Honneur à l’arrière et aux dessous de scène, comparables à de grandes orgues : « Une machinerie d’origine, la dernière sans doute à l’époque à être encore en activité en Europe, cela promettait des atmosphères particulières, de belles matières brutes, naturelles, de robustes poutres, des cordages, des poulies, des passerelles, tout ce bois évoquant encore inévitablement la marine à voile disparue d’où étaient issus les constructeurs de ces machineries après leur reconversion au théâtre. Sous 150 ans de poussière, une mémoire donc qu’il ne fallait pas laisser disparaître. » L’ouvrage nous dévoile en réalité un parcours tissé d’intuitions, au gré de ressentis et d’émotions propres à tout témoin ultime d’un âge d’or (et de rouge !), conscient du privilège qu’il lui est donné de déambuler à sa guise en ces lieux sacrés et pourtant voués à une refonte irréversible.
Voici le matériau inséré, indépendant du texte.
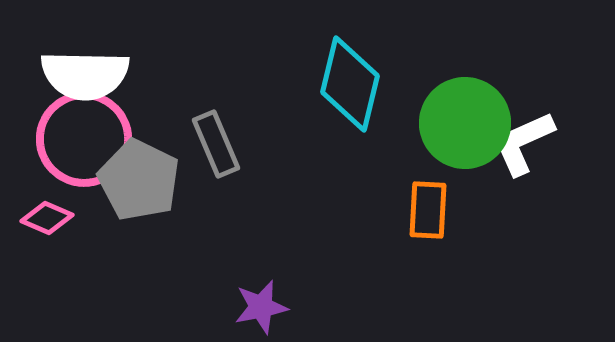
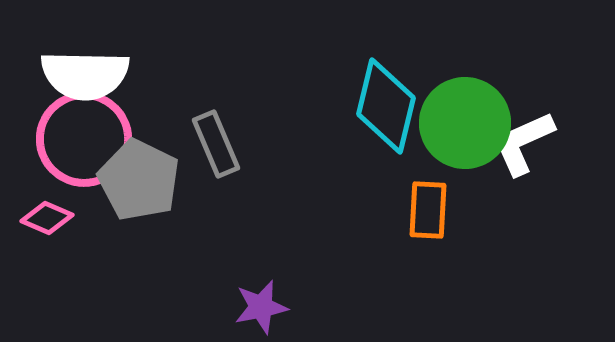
cyan diamond: moved 36 px right, 22 px down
Comment ça « marche », un théâtre à l’italienne (à savoir selon la vision que nous nous en faisons spontanément depuis la Renaissance, ici en Occident) ? Coulisses, entrelacs des systèmes de levage, des chariots de changement de décor, trou des régisseurs, … bref, le royaume occulte des acteurs de l’ombre sans le savoir-faire de qui l’illusion espérée sur scène serait imparfaite, privant l’insouciant public du miracle pour lequel il a pourtant déboursé. En même temps un microcosme, reflet des usages sociaux d’époques révolues : comment ça se construit, un théâtre ? Escaliers, majestueux vers les loges à petit salon ou dérobés menant au « poulailler » ; cintres, stucs et taffetas scindant l’espace en volumes et percées destinés à voir autant qu’à être vu…ou pas et attestant l’âge vénérable de ces courbes, éclats, craquements et odeurs plus que séculaires…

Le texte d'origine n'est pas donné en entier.